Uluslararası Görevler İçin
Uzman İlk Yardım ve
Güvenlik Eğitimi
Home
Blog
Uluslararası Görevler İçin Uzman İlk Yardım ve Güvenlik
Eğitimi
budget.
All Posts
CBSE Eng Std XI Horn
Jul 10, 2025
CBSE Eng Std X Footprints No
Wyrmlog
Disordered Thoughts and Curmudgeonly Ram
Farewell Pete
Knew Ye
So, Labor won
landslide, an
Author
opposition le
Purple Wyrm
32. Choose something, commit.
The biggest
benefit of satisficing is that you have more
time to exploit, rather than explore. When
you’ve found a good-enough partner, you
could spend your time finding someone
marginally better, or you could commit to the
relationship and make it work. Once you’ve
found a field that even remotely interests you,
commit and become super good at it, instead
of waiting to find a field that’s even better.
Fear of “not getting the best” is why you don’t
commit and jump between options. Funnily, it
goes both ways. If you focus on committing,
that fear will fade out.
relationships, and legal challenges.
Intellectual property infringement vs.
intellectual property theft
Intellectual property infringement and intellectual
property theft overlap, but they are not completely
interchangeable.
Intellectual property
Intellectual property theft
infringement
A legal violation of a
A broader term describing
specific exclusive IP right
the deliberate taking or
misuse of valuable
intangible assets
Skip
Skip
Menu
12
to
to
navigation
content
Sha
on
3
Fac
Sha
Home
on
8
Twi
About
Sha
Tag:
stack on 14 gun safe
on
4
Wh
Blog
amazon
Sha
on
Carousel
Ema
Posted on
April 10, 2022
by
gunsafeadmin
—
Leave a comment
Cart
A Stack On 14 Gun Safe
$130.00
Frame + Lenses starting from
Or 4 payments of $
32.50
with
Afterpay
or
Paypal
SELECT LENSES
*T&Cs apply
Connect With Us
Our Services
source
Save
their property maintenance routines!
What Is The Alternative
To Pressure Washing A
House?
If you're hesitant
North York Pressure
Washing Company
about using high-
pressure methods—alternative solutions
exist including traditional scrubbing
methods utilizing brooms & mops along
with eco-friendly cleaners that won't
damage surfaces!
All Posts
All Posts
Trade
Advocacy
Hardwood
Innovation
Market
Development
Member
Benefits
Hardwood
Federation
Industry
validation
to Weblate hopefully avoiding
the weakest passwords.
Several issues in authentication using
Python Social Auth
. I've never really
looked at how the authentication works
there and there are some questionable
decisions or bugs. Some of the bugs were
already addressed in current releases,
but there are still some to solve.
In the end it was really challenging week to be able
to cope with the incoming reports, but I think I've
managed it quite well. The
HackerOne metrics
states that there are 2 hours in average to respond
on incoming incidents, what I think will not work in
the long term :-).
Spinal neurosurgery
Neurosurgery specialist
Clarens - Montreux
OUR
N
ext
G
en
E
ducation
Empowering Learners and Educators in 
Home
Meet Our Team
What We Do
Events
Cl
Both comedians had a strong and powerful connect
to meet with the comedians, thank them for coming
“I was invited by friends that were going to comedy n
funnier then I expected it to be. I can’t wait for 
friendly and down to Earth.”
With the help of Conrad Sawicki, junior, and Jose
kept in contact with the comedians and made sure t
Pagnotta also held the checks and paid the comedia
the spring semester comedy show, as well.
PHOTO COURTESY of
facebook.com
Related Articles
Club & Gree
========
Problem to solve ::
After locating the line with "you’ve found a good-enough partner, you" above, return that line and every later line through the one with "why you don’t", word for word and with nothing else.

The completed task ::
you’ve found a good-enough partner, you
could spend your time finding someone
marginally better, or you could commit to the
relationship and make it work. Once you’ve
found a field that even remotely interests you,
commit and become super good at it, instead
of waiting to find a field that’s even better.
Fear of “not getting the best” is why you don’t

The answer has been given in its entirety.